■ Instructions to follow:
Lines with "Advanced": how many are there in the listing below? Reply with the number only.

■ Task inputs:

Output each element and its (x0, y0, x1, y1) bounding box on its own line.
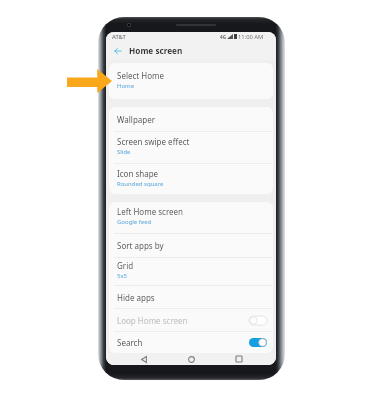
button[interactable]: Back (134, 353, 154, 365)
staticText: Screen swipe effect (117, 136, 190, 147)
staticText: Rounded square (117, 180, 164, 188)
staticText: Slide (117, 148, 131, 156)
staticText: AT&T (112, 33, 126, 41)
button[interactable]: Hide apps (109, 286, 273, 308)
staticText: 4G (220, 34, 226, 40)
button[interactable]: Loop Home screen (109, 309, 273, 331)
button[interactable]: Recent apps (229, 353, 249, 365)
staticText: Sort apps by (117, 240, 164, 251)
button[interactable]: Loop Home screen off (249, 316, 267, 325)
staticText: Google feed (117, 218, 152, 226)
button[interactable]: Icon shape (109, 164, 273, 194)
button[interactable]: Search on (249, 338, 267, 347)
button[interactable]: Search (109, 332, 273, 353)
button[interactable]: Wallpaper (109, 107, 273, 131)
staticText: Select Home (117, 70, 165, 81)
staticText: Home screen (129, 45, 183, 56)
staticText: Icon shape (117, 168, 159, 179)
staticText: Left Home screen (117, 206, 184, 217)
button[interactable]: Grid (109, 258, 273, 285)
button[interactable]: Back (106, 41, 129, 60)
staticText: Home (117, 82, 135, 90)
button[interactable]: Left Home screen (109, 202, 273, 233)
staticText: 5x5 (117, 272, 128, 280)
button[interactable]: Select Home (109, 63, 273, 99)
button[interactable]: Sort apps by (109, 234, 273, 257)
staticText: Hide apps (117, 292, 155, 303)
staticText: Grid (117, 260, 134, 271)
staticText: 11:00 AM (238, 33, 264, 41)
staticText: Loop Home screen (117, 315, 188, 326)
button[interactable]: Screen swipe effect (109, 132, 273, 163)
staticText: Search (117, 337, 143, 348)
staticText: Wallpaper (117, 114, 156, 125)
button[interactable]: Home (181, 353, 201, 365)
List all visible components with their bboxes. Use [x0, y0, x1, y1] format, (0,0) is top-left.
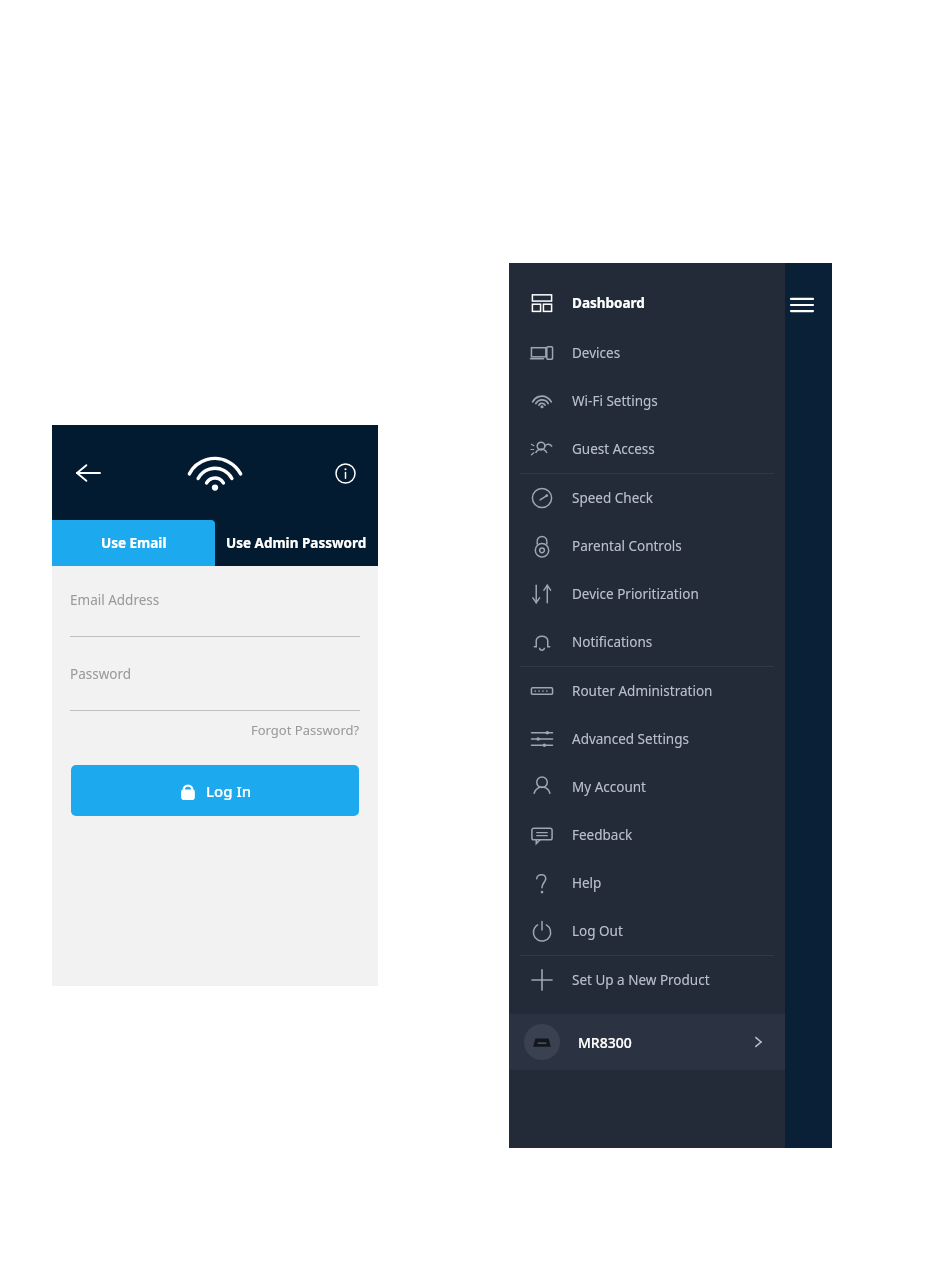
- button[interactable]: Feedback: [509, 811, 785, 859]
- button[interactable]: Use Email: [52, 520, 215, 566]
- staticText: Set Up a New Product: [572, 971, 710, 989]
- staticText: MR8300: [578, 1033, 632, 1052]
- staticText: Use Email: [101, 534, 167, 552]
- button[interactable]: Wi-Fi Settings: [509, 377, 785, 425]
- button[interactable]: Advanced Settings: [509, 715, 785, 763]
- button[interactable]: Device Prioritization: [509, 570, 785, 618]
- staticText: Dashboard: [572, 294, 645, 312]
- staticText: Speed Check: [572, 489, 653, 507]
- staticText: Wi-Fi Settings: [572, 392, 658, 410]
- button[interactable]: Menu: [780, 283, 824, 327]
- button[interactable]: Speed Check: [509, 474, 785, 522]
- button[interactable]: Help: [509, 859, 785, 907]
- staticText: Devices: [572, 344, 621, 362]
- button[interactable]: My Account: [509, 763, 785, 811]
- button[interactable]: Info: [324, 452, 366, 494]
- staticText: Advanced Settings: [572, 730, 689, 748]
- button[interactable]: Log Out: [509, 907, 785, 955]
- button[interactable]: Devices: [509, 329, 785, 377]
- button[interactable]: Use Admin Password: [215, 520, 378, 566]
- staticText: Parental Controls: [572, 537, 682, 555]
- staticText: Log In: [206, 781, 252, 801]
- button[interactable]: Dashboard: [509, 277, 785, 329]
- button[interactable]: Notifications: [509, 618, 785, 666]
- button[interactable]: Log In: [71, 765, 359, 816]
- staticText: Password: [70, 665, 132, 683]
- staticText: Device Prioritization: [572, 585, 699, 603]
- button[interactable]: MR8300: [509, 1014, 785, 1070]
- staticText: Help: [572, 874, 602, 892]
- button[interactable]: Guest Access: [509, 425, 785, 473]
- staticText: Email Address: [70, 591, 160, 609]
- staticText: Router Administration: [572, 682, 713, 700]
- staticText: Notifications: [572, 633, 653, 651]
- button[interactable]: Router Administration: [509, 667, 785, 715]
- button[interactable]: Forgot Password?: [251, 721, 360, 739]
- button[interactable]: Set Up a New Product: [509, 956, 785, 1004]
- button[interactable]: Back: [66, 451, 110, 495]
- staticText: Use Admin Password: [226, 534, 367, 552]
- staticText: My Account: [572, 778, 646, 796]
- staticText: Guest Access: [572, 440, 655, 458]
- button[interactable]: Parental Controls: [509, 522, 785, 570]
- staticText: Feedback: [572, 826, 633, 844]
- staticText: Log Out: [572, 922, 623, 940]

■ Written answer:
2